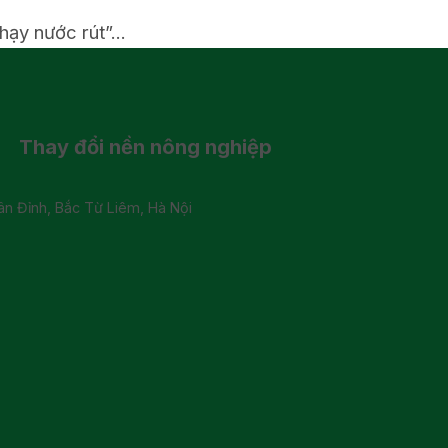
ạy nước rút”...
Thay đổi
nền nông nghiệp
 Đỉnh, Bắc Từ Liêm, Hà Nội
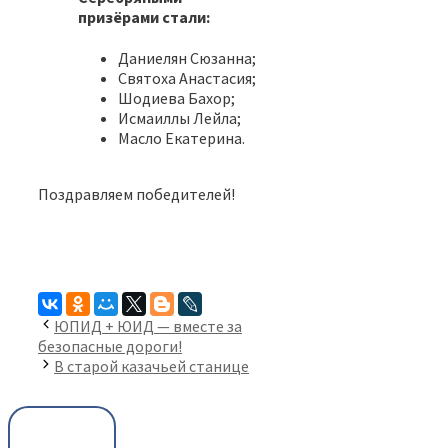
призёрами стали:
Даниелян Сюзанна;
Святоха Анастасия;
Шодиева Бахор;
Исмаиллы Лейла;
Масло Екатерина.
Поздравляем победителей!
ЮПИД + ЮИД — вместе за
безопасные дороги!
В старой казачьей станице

**Problem to work on:** Your task is to reproduce, exactly and exclusively, the lines from the one holding "Поздравляем победителей!" through the final line of the listing.

**Solution to the problem:**
Поздравляем победителей!
ЮПИД + ЮИД — вместе за
безопасные дороги!
В старой казачьей станице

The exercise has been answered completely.